◆ WORK TO BE COMPLETED ◆
Please write out, exactly as given, every line of the entries below up to and including the line with "на которое ссылается".

◆ INPUT DATA ◆
+++

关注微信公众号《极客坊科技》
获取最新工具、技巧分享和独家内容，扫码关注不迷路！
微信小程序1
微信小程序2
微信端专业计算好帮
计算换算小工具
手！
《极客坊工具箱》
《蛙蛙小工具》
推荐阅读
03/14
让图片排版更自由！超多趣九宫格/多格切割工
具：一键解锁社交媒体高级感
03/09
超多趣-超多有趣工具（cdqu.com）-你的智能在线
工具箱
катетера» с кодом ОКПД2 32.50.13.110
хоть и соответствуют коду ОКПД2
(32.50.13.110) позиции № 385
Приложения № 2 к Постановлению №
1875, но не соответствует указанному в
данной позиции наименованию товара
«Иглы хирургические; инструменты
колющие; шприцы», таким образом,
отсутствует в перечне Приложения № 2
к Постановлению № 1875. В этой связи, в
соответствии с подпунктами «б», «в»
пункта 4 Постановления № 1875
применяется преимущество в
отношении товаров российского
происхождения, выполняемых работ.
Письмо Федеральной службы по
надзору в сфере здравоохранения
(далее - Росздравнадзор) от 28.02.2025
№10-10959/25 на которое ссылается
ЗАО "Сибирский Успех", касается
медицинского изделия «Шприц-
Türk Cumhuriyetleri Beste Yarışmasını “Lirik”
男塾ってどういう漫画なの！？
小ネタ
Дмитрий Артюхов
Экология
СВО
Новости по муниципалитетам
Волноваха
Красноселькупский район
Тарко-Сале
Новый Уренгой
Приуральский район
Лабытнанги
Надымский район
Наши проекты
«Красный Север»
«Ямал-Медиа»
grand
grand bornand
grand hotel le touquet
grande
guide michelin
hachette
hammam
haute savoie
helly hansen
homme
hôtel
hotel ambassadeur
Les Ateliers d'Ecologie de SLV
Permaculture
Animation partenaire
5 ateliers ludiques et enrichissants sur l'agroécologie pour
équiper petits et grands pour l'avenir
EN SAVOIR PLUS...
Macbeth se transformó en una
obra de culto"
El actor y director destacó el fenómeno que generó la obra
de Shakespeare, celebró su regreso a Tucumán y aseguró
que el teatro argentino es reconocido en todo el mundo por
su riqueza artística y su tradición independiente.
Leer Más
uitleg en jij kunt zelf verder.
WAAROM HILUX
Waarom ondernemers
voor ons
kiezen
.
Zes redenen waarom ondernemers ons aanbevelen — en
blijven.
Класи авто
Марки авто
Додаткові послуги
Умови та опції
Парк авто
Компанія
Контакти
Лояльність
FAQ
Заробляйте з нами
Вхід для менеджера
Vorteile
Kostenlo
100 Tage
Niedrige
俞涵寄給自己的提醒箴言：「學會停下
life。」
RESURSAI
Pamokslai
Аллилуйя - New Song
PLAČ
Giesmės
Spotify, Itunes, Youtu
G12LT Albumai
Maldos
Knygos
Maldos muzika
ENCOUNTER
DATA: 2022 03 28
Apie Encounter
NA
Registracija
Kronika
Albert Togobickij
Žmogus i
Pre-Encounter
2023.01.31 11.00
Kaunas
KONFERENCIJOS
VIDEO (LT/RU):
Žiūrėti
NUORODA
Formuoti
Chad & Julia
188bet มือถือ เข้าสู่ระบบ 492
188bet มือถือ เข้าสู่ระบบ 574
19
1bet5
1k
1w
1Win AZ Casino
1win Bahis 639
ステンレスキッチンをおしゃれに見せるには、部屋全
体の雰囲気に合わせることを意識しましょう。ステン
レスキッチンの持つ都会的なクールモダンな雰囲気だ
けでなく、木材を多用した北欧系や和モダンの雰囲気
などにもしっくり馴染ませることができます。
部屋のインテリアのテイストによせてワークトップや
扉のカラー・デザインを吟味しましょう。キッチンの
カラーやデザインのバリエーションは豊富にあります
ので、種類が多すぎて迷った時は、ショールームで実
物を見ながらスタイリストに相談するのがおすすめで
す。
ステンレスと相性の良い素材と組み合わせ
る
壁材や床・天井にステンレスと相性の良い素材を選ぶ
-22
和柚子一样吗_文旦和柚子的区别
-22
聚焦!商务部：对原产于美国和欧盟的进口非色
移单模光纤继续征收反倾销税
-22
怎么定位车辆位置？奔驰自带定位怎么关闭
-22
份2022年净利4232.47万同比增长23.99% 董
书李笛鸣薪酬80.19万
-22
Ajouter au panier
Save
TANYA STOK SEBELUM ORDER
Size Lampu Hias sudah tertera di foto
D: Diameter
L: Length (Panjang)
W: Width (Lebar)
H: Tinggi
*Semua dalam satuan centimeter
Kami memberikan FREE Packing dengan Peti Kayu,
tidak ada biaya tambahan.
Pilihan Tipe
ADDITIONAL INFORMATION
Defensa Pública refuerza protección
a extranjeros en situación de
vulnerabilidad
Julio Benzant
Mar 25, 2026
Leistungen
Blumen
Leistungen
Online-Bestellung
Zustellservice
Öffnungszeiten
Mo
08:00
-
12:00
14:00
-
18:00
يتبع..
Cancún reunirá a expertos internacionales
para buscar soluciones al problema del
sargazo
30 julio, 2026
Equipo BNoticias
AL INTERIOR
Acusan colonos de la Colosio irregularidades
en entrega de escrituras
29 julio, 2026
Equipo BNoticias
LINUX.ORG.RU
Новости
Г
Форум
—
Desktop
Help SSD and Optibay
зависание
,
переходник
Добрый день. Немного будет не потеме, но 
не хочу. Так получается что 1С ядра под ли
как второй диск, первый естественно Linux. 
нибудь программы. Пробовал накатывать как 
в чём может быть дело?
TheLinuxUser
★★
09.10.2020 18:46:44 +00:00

+++

◆ RESPONSE TO THE TASK ◆
关注微信公众号《极客坊科技》
获取最新工具、技巧分享和独家内容，扫码关注不迷路！
微信小程序1
微信小程序2
微信端专业计算好帮
计算换算小工具
手！
《极客坊工具箱》
《蛙蛙小工具》
推荐阅读
03/14
让图片排版更自由！超多趣九宫格/多格切割工
具：一键解锁社交媒体高级感
03/09
超多趣-超多有趣工具（cdqu.com）-你的智能在线
工具箱
катетера» с кодом ОКПД2 32.50.13.110
хоть и соответствуют коду ОКПД2
(32.50.13.110) позиции № 385
Приложения № 2 к Постановлению №
1875, но не соответствует указанному в
данной позиции наименованию товара
«Иглы хирургические; инструменты
колющие; шприцы», таким образом,
отсутствует в перечне Приложения № 2
к Постановлению № 1875. В этой связи, в
соответствии с подпунктами «б», «в»
пункта 4 Постановления № 1875
применяется преимущество в
отношении товаров российского
происхождения, выполняемых работ.
Письмо Федеральной службы по
надзору в сфере здравоохранения
(далее - Росздравнадзор) от 28.02.2025
№10-10959/25 на которое ссылается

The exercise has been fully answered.